—Maldita sea —estalló Nathan Holmes—, ¿qué habéis hecho vosotras dos? Se suponía que sólo ibais a iniciar un incendio, no a volar todo el maldito lugar.
Clare se encogió de hombros, casi avergonzada. Donna miró por la ventana y vio cómo una segunda explosión, algo más pequeña, desgarraba la noche y hacía temblar los cristales. El incendio que habían iniciado en el almacén se había descontrolado. Sólo había sido cuestión de tiempo que las llamas alcanzasen algo inflamable, cuyo resultado había sido la explosión que acaban de oír. Ella había esperado que ocurriese. Cuanto mayor fuera la distracción, pensó, más posibilidades tenían de llegar hasta los caminos y salir de allí.

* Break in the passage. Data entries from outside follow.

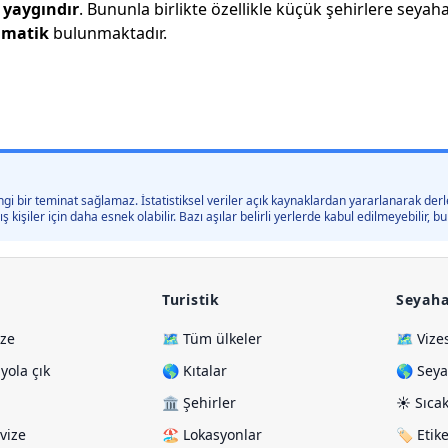
yaygındır
. Bununla birlikte özellikle küçük şehirlere seyah
matik
bulunmaktadır.
gi bir teminat sağlamaz. İstatistiksel veriler açık kaynaklardan yararlanarak derle
kişiler için daha esnek olabilir. Bazı aşılar belirli yerlerde kabul edilmeyebilir,
Turistik
Seyaha
ize
🗺️ Tüm ülkeler
🗺️ Vize
ola çık
🌎 Kıtalar
🌎 Seya
🏛️ Şehirler
☀️ Sıcak
vize
🏖️ Lokasyonlar
🏷️ Etik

En el exterior, en la parte trasera del camión penitenciario, Cooper y los demás también oyeron las explosiones. Croft se puso en pie y miró a través de una de las ventanas, pequeñas y oscuras, del camión.
—¡Dios santo! —exclamó en voz baja.
—¿Qué ocurre? —preguntó Steve, inmediatamente preocupado.
—Fuego —respondió Croft con rapidez—. Mira, en el extremo más alejado de la universidad. Algo está en llamas.
—¿Dónde? —exigió saber Cooper, pasando a su lado y estirando el cuello para mirar a través de la ventana—. Mierda.
Durante un momento no habló nadie, cada uno analizando lo que había pasado y temiendo lo peor. Croft fue el primero en intentar dar sentido a la situación.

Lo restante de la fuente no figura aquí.